The Autry Museum of the American West recently reopened its main exhibit on competing and intersecting narratives of the American West, called the Imagined West.
The cowboy. The Native. The Chicano.
The open space. The suburban sprawl.
The Stetson. The sombreo. The ushanka.
The dynamic exhibit seamlessly showcases intersectionality. It forces visitors to smash preconceived notions of siloed experiences that often happened simultaneously but live in the collective American memory as isolated and complete events. Perhaps most importantly, it presents the American West as something that continues to evolve.
No one group owns this experience, which may be the exhibit’s singular thesis. The entirety of the West belongs to everyone, as no one group can lay claim to its history or future.
In a joke only humorous to history majors, the concept of Orientalism could be applied to the U.S. Occidental experience. Addressed first by critical historian Edward W. Said in his book of the same name, Orientalism is the practice of those in the Western World viewing the Orient, in his case the Middle East, as somehow different, static and therefore worthy of respect but also in need of saving.
While this is an incomplete analysis of the concept, it’s easy to see how this kind of mentality could be applied to such mythical periods in American history. The ethos of the American West is seen as containing rich wisdom lost to history yet still in need of modernization and civilization.
The clothing often worn by those in one or another period codified within this mythology—at least the iconic items like cowboy hats, dusters, working pants, bolo ties and more—can be interpreted as belonging to other people, not modern-day individuals in the modern world, with few exceptions. And those exceptional individuals often are those who do the things made famous by these periods of time—ranching, riding or prospecting—even if they do so in a modern fashion.
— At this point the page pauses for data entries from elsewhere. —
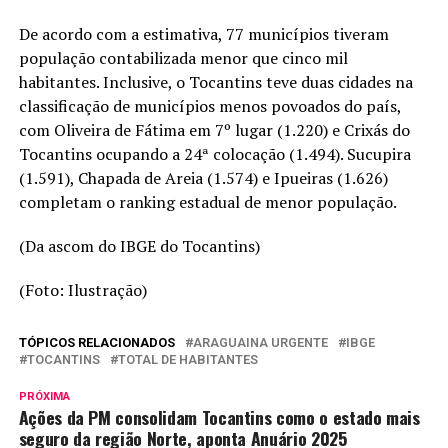
De acordo com a estimativa, 77 municípios tiveram
população contabilizada menor que cinco mil
habitantes. Inclusive, o Tocantins teve duas cidades na
classificação de municípios menos povoados do país,
com Oliveira de Fátima em 7º lugar (1.220) e Crixás do
Tocantins ocupando a 24ª colocação (1.494). Sucupira
(1.591), Chapada de Areia (1.574) e Ipueiras (1.626)
completam o ranking estadual de menor população.
(Da ascom do IBGE do Tocantins)
(Foto: Ilustração)
TÓPICOS RELACIONADOS
ARAGUAINA URGENTE
IBGE
TOCANTINS
TOTAL DE HABITANTES
PRÓXIMA
Ações da PM consolidam Tocantins como o estado mais
seguro da região Norte, aponta Anuário 2025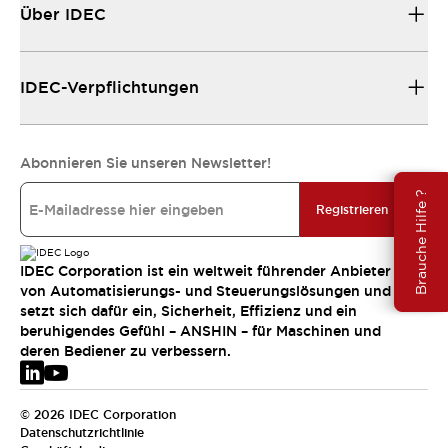
Über IDEC
IDEC-Verpflichtungen
Abonnieren Sie unseren Newsletter!
Brauche Hilfe ?
Registrieren
IDEC Corporation ist ein weltweit führender Anbieter
von Automatisierungs- und Steuerungslösungen und
setzt sich dafür ein, Sicherheit, Effizienz und ein
beruhigendes Gefühl – ANSHIN – für Maschinen und
deren Bediener zu verbessern.
© 2026 IDEC Corporation
Datenschutzrichtlinie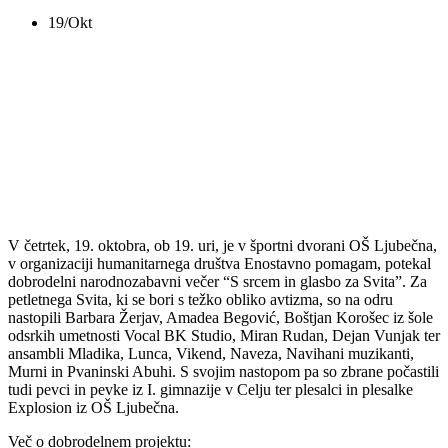
19/Okt
S SRCEM IN GLASBO
ZA SVITA
V četrtek, 19. oktobra, ob 19. uri, je v športni dvorani OŠ Ljubečna,
v organizaciji humanitarnega društva Enostavno pomagam, potekal
dobrodelni narodnozabavni večer “S srcem in glasbo za Svita”. Za
petletnega Svita, ki se bori s težko obliko avtizma, so na odru
nastopili Barbara Žerjav, Amadea Begović, Boštjan Korošec iz šole
odsrkih umetnosti Vocal BK Studio, Miran Rudan, Dejan Vunjak ter
ansambli Mladika, Lunca, Vikend, Naveza, Navihani muzikanti,
Murni in Pvaninski Abuhi. S svojim nastopom pa so zbrane počastili
tudi pevci in pevke iz I. gimnazije v Celju ter plesalci in plesalke
Explosion iz OŠ Ljubečna.
Več o dobrodelnem projektu: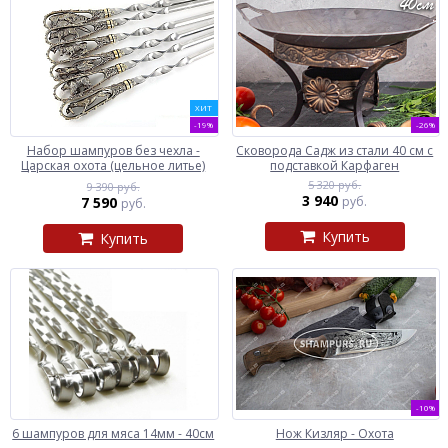
ХИТ
-19%
-26%
Набор шампуров без чехла -
Сковорода Садж из стали 40 см с
Царская охота (цельное литье)
подставкой Карфаген
5 320 руб.
9 390 руб.
3 940
7 590
руб.
руб.
Купить
Купить
-10%
6 шампуров для мяса 14мм - 40см
Нож Кизляр - Охота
Wearing these items signals an otherness outside of what a modern person should wear.
Sitting at my youngest’s preschool graduation, I noticed that one of the rabbis was dressed almost exactly like me. We wore dark blue blazers, light blue shirts and gray slacks. He also sports a shaved head and a gray beard (his slightly whiter than mine).
But I was wearing boots, and my shirt had pearl snaps.
As we joked about our choices, he asked, “Would anything in your life necessitate wearing cowboy boots?”
This question was a bit of a shock.
My choice to express my connection with Western culture through my clothing was completely foreign to him. Yet it is as much a part of my identity as some of the skater or hip-hop culture that influenced many of the other fashion choices made by other middle-aged parents that evening is a part of theirs.
Yet those influences, which also are major elements of American Western culture, are somehow more acceptable within our community.
Candolin Cook, a historian and writer who focuses on Western American history, notes that those “other” influences have been a part of mainstream culture for decades, “so it's not exactly jarring to see kids in the suburbs wearing baggy jeans and Timberlands,” icons of hip-hop culture or even older folks still wearing Vans skate shoes.
She explains that Western wear has traditionally been associated with blue-collar people living in the South and West, which might have been the basis of the rabbi’s question. I clearly am not a blue-collar worker from either of these regions, however, I love the culture, the fashion and what it represents when someone chooses to wear it. And I aim never to slip into cosplay.
In fact, this is the exact reason I was reticent to wear a cowboy hat — somehow, the Stetson was the bridge too far. It’s about ensuring that I’m respecting, not appropriating.
“When what feels like ours is commodified and popularized by the very elite who have looked down on us as uncultured or dumb or trash or uncool, it's frustrating,” Cook said. “But today, it's kind of a case-by-case basis. We love Post Malone and Lil Nas X rocking cowboy core but despise the gals from California who wear pink cowboy hats on their Nashville girls' trip.”
Yet, once I put on that Stetson 10X Felt, it felt right. Perhaps I needed a push to understand that while traditionally it wasn’t for me, no one needs permission to join the American experience.
“Fashion is cyclical, of course, but Western Wear's staying power and cool factor seems pretty unmatched to me,” said Cook. “Especially if you consider how little much of the designs have changed over the years--blue jeans, pearl snaps, cowboy hats remain relatively untouched from when they served utilitarian purposes in the nineteenth century to the Urban Cowboy kicker craze of the 80s to 2024 when they're on catwalks in Paris.”
Put differently, these items aren’t just fashion choices; they are icons of the American experience.